# my soft cut crease



## LC (May 29, 2010)

products used:

 eyes:

MAC studio stick concealer nc15 as a base 
MAC shadows:
brule (lid and highlight) 
nylon(highlight) 
soba (crease) 
Shadowy Lady (under eye) 
 
MAC powerpoint liner "bountiful brown" 
MAC plushlash in brown 
MAC chromagraphic pencil in nw20 
skin:

MAC face and body foundation c2 
MAC sheer myster powder 
MAC blush "raizen" 
lips:

MAC lip pencil "subculture" 
MAC lipstick "flutterby"


----------



## chrisantiss (May 29, 2010)

beautiful


----------



## queen_kitty (May 29, 2010)

This is gorgeous!  I love how you made your eye shape out of it, the extended liner and the cut crease are done so nicely!  I love the lips too, really pretty! I would love if you did a tutorial on this look!


----------



## Susanne (May 29, 2010)

So soft and pretty!


----------



## ZoZo (May 29, 2010)

So cute!!


----------



## thekatalyst (May 29, 2010)

yes, please do a tut! so gorgeous!


----------



## nunu (May 29, 2010)

Soft and pretty!


----------



## DaniCakes (May 29, 2010)

Beautiful!


----------



## love_and_hate (May 30, 2010)

I agree, a tutorial would be great.

Very pretty look =)


----------



## blondemafia76 (May 30, 2010)

a tut would be wonderful- such a pretty take on the idea.


----------



## makeuptianna (May 30, 2010)

This is beautiful congrats on ur new bundle of joy!!


----------



## January (May 31, 2010)

Awesome!


----------



## divineflygirl (Jul 29, 2010)

This is beautiful. Another look I would like to try! It's amazingly retro, classic and stylish wrapped into one look!


----------



## purelyfabulous (Jul 29, 2010)

your cheek contour makes me smile sooo hard! love it!


----------



## User67 (Jul 29, 2010)

So nice!


----------



## fintia (Jul 29, 2010)

Looks great!


----------



## rhondavancouver (Jul 29, 2010)

Nice!
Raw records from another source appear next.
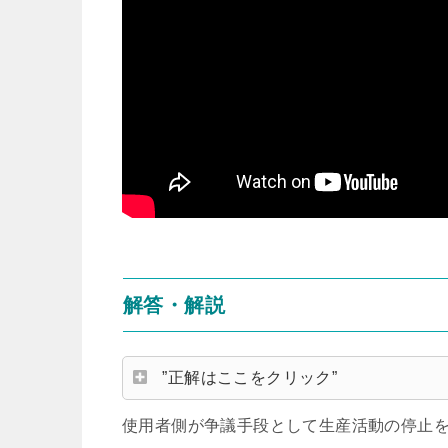
解答・解説
”正解はここをクリック”
使用者側が争議手段として生産活動の停止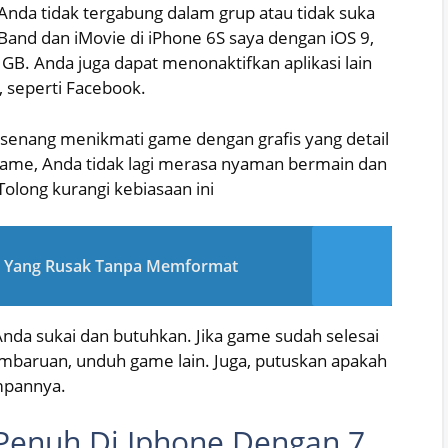
Anda tidak tergabung dalam grup atau tidak suka
and dan iMovie di iPhone 6S saya dengan iOS 9,
 GB. Anda juga dapat menonaktifkan aplikasi lain
, seperti Facebook.
 senang menikmati game dengan grafis yang detail
 game, Anda tidak lagi merasa nyaman bermain dan
olong kurangi kebiasaan ini
d Yang Rusak Tanpa Memformat
nda sukai dan butuhkan. Jika game sudah selesai
baruan, unduh game lain. Juga, putuskan apakah
mpannya.
 Penuh Di Iphone Dengan 7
You look like you just walked off a runway or something... I've been spotting a lot of cut creases lately!


----------



## TakeNotice (Jul 31, 2010)

awesome awesome!
	

	
	
		
		

		
		
	


	




 Quote:

   Originally Posted by *LC* 

 
_products used:

 eyes:

MAC studio stick concealer nc15 as a base 
MAC shadows:
brule (lid and highlight) 
nylon(highlight) 
soba (crease) 
Shadowy Lady (under eye) 
 
MAC powerpoint liner "bountiful brown" 
MAC plushlash in brown 
MAC chromagraphic pencil in nw20 
skin:

MAC face and body foundation c2 
MAC sheer myster powder 
MAC blush "raizen" 
lips:

MAC lip pencil "subculture" 
MAC lipstick "flutterby" 



















_


----------



## iLLYbiLLy (Jul 31, 2010)

very prettttttttty! you remind me of adrienne bailon a bit.


----------



## k.a.t (Aug 1, 2010)

This..is amazing...

You are awesome! and wow flawless skin


----------



## Lyricallyness (Aug 1, 2010)

awww! Totally Loving this!


----------



## angelica (Aug 2, 2010)

Love it!!


----------



## claralikesguts (Aug 2, 2010)

very egyptian-looking and it suits you perfectly!


----------



## cupcake_x (Aug 3, 2010)

I agree, would love to see a tutorial! It's beautiful.


----------



## katred (Aug 6, 2010)

I'm also voting for a tutorial. I'm always scared to try cut crease looks and this one is just so beautiful and wearable!


----------



## jollystuikie (Aug 6, 2010)

Gorgeous!!!!


----------



## charlotte366 (Aug 6, 2010)

I wore this everyday since you posted it, easy to do and so simpl yet effective, thank you!


----------



## Tobimaru (Aug 6, 2010)

love it!  maybe a Tut??


----------



## LC (Aug 6, 2010)

Quote:

   Originally Posted by *charlotte366* 

 
_I wore this everyday since you posted it, easy to do and so simpl yet effective, thank you!_

 
omg, lol! thank you, that's one of the most flattering comments i've ever received


----------



## lechat (Aug 6, 2010)

^who in the world is saying your stuff is photoshopped?


----------



## LC (Aug 6, 2010)

Quote:

   Originally Posted by *lechat* 

 
_^who in the world is saying your stuff is photoshopped?_

 
a couple girls on makeupalley, who apparently don't think i can see what they write...


----------



## banana1234 (Aug 6, 2010)

Quote:

   Originally Posted by *LC* 

 
_a couple girls on makeupalley, who apparently don't think i can see what they write..._

 
they're just jealous!


----------



## MsHaight (Aug 6, 2010)

ABSOLUTELY GORGEOUS!

You MUST do a tutorial on this look, it is so lovely! You are very talented!


----------



## ILoveMacMakeup (Aug 7, 2010)

Quote:

   Originally Posted by *katred* 

 
_I'm also voting for a tutorial. I'm always scared to try cut crease looks and this one is just so beautiful and wearable!_

 
Im going to 2nd this....this look is perfection.


----------



## hannahchristine (Dec 21, 2010)

tutorial please! i need to learn how to do the crease cut looks!


----------



## MAChostage (Dec 28, 2010)

Now this kind of cut crease I'd wear!  Beautiful look!


----------



## leenybeeny (Dec 28, 2010)

wow!  fantastic look!!!


----------



## heidik (Dec 28, 2010)

wow, i would love a tutorial on this look... its beautiful!


----------



## strawberry1 (Jan 11, 2011)

This is beautiful! I wish I could do this look but my eyes are hooded.


----------